"Justin?" Anne, mama Mary nampak mengernyit ketika mendapati Justin sudah berada di depan rumahnya dengan motornya. Sementara itu Justin pun tersenyum.
"Pagi tante, apakah Mary sudah siap?"
Anne terlihat terkejut, tidak biasanya Justin sepagi ini menunggu Mary segala. Karena biasanya malah putrinya itu yang menghampirinya lebih dulu.
"Astaga, mau belajar rajin ya?" ujar Anne sambil tertawa. "Mary masih sarapan."
Justin mengangguk. "Justin kan sudah kelas tiga, masa mau terlambat terus."

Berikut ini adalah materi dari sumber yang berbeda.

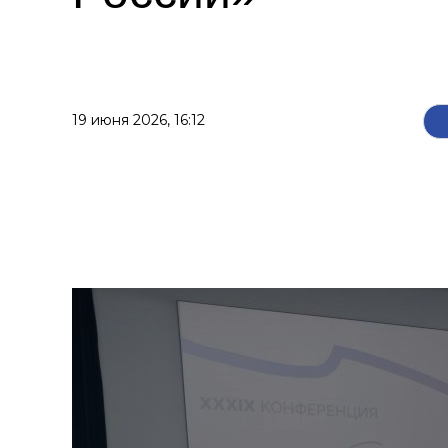
19 июня 2026,
16:12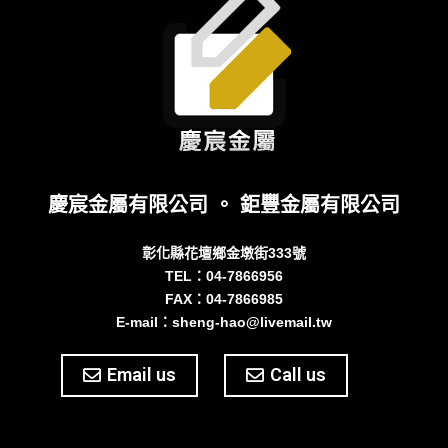
慶宸金屬有限公司 。 鉅豐金屬有限公司
彰化縣花壇鄉金墩街333號
TEL：04-7866956
FAX：04-7866985
E-mail：sheng-hao@livemail.tw
Email us
Call us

Anne mengangguk setuju. Tidak berapa lama Mary keluar dari dalam rumah.
"Ma, Mary berangkat-- eh, Justin?"
Justin melambaikan tangannya menyapa gadis itu. "Selamat pagi, Mary Anderson."
"Apakah kau benar-benar Justin? Semalam mimpi apa, pagi-pagi begini sudah siap," tanya Mary heran.

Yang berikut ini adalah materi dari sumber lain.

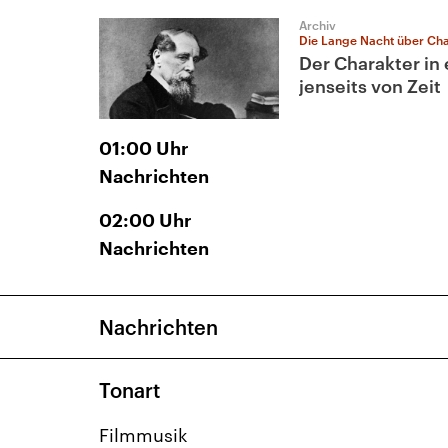
Archiv
Die Lange Nacht über Cha
Der Charakter in 
jenseits von Zeit
01:00
Uhr
Nachrichten
02:00
Uhr
Nachrichten
Nachrichten
Tonart
Filmmusik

Anne mendorong pelan tubuh Mary agar mendekat ke arah Justin. "Sudah tidak usah banyak bertanya, sekarang berangkat ya. Nanti keburu telat."
"Tante benar, ayo berangkat!" Justin menyuruh Mary untuk bergegas.
"Ma, Mary berangkat," pamitnya.
"Hmm, hati-hati. Justin, jangan ngebut-ngebut."
"Siap, tante!" Justin memberikan helm untuk Mary pakai. Lelaki itu berniat untuk memakaikannya, namun Mary menolak.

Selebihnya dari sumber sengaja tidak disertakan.